Problem requirements: Extract the first line through the line containing "Profil Norman Joesoef, Pengusaha" from the listing below, exactly as written.
=-=-=
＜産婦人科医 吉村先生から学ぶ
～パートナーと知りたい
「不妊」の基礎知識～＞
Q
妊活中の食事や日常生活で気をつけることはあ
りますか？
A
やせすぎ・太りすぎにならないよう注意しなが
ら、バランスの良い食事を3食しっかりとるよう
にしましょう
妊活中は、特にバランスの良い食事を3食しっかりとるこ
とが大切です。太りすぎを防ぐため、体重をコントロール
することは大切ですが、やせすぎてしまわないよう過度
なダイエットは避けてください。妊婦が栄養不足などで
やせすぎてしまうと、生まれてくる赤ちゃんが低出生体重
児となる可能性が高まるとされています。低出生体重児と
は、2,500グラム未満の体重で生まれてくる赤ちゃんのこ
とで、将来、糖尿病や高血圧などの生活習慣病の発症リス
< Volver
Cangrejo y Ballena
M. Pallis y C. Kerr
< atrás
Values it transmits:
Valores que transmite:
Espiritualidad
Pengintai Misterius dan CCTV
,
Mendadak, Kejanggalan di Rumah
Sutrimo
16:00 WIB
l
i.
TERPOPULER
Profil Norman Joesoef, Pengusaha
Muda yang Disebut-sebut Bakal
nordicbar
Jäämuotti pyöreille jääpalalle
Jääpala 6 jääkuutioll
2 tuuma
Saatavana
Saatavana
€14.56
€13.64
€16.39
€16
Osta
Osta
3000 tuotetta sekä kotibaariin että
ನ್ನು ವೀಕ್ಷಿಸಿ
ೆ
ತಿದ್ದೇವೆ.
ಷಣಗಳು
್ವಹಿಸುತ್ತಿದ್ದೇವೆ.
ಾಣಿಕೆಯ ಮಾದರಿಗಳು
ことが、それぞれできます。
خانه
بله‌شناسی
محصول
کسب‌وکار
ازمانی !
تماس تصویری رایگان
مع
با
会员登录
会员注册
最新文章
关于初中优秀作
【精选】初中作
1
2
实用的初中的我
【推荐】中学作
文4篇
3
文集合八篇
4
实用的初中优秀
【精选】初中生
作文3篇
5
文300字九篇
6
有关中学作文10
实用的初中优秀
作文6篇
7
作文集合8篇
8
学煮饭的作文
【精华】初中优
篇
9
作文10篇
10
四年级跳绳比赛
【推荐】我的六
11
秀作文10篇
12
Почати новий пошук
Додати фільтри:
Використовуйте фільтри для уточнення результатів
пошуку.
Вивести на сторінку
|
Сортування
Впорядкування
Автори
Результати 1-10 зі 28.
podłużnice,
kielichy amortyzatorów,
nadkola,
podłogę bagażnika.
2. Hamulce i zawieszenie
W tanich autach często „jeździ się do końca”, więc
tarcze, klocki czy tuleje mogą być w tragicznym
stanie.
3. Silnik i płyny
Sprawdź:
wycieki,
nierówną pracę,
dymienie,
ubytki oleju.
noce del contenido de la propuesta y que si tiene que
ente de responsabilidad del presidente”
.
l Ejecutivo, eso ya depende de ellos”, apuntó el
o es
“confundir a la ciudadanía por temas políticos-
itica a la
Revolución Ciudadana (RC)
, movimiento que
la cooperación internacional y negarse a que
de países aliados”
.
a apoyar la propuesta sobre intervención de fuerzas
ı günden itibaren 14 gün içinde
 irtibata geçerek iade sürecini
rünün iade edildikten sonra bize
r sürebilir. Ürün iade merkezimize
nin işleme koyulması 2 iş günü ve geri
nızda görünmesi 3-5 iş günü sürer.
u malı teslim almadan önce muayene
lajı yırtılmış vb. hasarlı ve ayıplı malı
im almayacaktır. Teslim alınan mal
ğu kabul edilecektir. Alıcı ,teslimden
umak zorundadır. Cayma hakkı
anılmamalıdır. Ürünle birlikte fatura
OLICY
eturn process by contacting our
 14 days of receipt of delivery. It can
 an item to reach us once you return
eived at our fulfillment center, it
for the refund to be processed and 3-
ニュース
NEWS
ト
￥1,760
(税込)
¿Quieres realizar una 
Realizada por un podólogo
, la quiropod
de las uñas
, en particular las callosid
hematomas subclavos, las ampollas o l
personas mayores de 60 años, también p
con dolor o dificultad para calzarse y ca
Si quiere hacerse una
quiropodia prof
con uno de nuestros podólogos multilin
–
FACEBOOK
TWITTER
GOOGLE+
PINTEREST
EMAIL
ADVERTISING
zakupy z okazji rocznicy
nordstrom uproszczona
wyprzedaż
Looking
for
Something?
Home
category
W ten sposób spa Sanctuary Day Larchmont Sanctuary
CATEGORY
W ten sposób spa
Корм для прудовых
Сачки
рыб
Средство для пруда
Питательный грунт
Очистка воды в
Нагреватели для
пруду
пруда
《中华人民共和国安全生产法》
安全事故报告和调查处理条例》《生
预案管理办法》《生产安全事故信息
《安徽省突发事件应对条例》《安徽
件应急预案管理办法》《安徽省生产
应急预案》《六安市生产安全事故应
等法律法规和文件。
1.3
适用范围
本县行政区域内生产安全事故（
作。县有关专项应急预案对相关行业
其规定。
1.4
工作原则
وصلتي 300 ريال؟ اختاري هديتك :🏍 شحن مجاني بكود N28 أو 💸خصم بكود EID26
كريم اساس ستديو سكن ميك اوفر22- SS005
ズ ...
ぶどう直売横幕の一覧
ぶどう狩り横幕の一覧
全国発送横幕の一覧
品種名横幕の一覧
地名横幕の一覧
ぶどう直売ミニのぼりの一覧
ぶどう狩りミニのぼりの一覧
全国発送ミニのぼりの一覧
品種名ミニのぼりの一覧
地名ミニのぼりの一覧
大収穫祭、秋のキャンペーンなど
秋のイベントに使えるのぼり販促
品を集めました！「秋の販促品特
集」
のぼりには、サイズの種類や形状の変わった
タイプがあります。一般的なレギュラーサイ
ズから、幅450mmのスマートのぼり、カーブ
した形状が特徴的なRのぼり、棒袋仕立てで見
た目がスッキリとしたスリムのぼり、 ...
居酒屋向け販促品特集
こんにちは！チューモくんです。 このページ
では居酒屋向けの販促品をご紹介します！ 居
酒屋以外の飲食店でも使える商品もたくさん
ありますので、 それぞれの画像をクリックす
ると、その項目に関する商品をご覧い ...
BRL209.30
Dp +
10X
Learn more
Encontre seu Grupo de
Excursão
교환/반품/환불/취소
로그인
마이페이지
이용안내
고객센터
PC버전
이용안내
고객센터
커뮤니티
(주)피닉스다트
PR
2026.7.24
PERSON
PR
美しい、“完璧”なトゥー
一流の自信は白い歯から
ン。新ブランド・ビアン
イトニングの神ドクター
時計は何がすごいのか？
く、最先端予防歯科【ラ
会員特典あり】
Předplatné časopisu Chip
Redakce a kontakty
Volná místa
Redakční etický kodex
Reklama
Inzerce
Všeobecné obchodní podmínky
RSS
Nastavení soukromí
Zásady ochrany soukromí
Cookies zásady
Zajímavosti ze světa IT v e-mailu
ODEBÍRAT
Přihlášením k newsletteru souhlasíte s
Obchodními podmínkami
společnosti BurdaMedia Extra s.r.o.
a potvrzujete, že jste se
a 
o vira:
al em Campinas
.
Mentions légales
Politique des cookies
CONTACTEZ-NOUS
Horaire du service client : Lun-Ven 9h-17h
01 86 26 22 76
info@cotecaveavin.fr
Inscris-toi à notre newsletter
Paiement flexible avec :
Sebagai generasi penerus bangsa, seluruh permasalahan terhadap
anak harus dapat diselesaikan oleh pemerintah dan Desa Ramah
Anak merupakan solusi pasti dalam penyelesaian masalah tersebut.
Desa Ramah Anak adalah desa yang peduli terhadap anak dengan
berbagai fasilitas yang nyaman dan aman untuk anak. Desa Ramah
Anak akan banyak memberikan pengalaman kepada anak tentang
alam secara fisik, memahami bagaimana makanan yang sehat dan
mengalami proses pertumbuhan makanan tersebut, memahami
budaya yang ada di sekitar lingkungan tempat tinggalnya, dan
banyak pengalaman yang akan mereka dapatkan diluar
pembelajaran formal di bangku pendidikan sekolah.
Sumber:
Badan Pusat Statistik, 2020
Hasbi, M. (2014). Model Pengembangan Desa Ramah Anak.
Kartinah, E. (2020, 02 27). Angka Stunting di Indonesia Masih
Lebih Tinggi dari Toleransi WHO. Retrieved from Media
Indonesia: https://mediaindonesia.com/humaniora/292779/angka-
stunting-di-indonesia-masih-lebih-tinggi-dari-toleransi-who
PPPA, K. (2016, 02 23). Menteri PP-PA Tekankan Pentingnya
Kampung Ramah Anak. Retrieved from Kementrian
=-=-=
Task output:
＜産婦人科医 吉村先生から学ぶ
～パートナーと知りたい
「不妊」の基礎知識～＞
Q
妊活中の食事や日常生活で気をつけることはあ
りますか？
A
やせすぎ・太りすぎにならないよう注意しなが
ら、バランスの良い食事を3食しっかりとるよう
にしましょう
妊活中は、特にバランスの良い食事を3食しっかりとるこ
とが大切です。太りすぎを防ぐため、体重をコントロール
することは大切ですが、やせすぎてしまわないよう過度
なダイエットは避けてください。妊婦が栄養不足などで
やせすぎてしまうと、生まれてくる赤ちゃんが低出生体重
児となる可能性が高まるとされています。低出生体重児と
は、2,500グラム未満の体重で生まれてくる赤ちゃんのこ
とで、将来、糖尿病や高血圧などの生活習慣病の発症リス
< Volver
Cangrejo y Ballena
M. Pallis y C. Kerr
< atrás
Values it transmits:
Valores que transmite:
Espiritualidad
Pengintai Misterius dan CCTV
,
Mendadak, Kejanggalan di Rumah
Sutrimo
16:00 WIB
l
i.
TERPOPULER
Profil Norman Joesoef, Pengusaha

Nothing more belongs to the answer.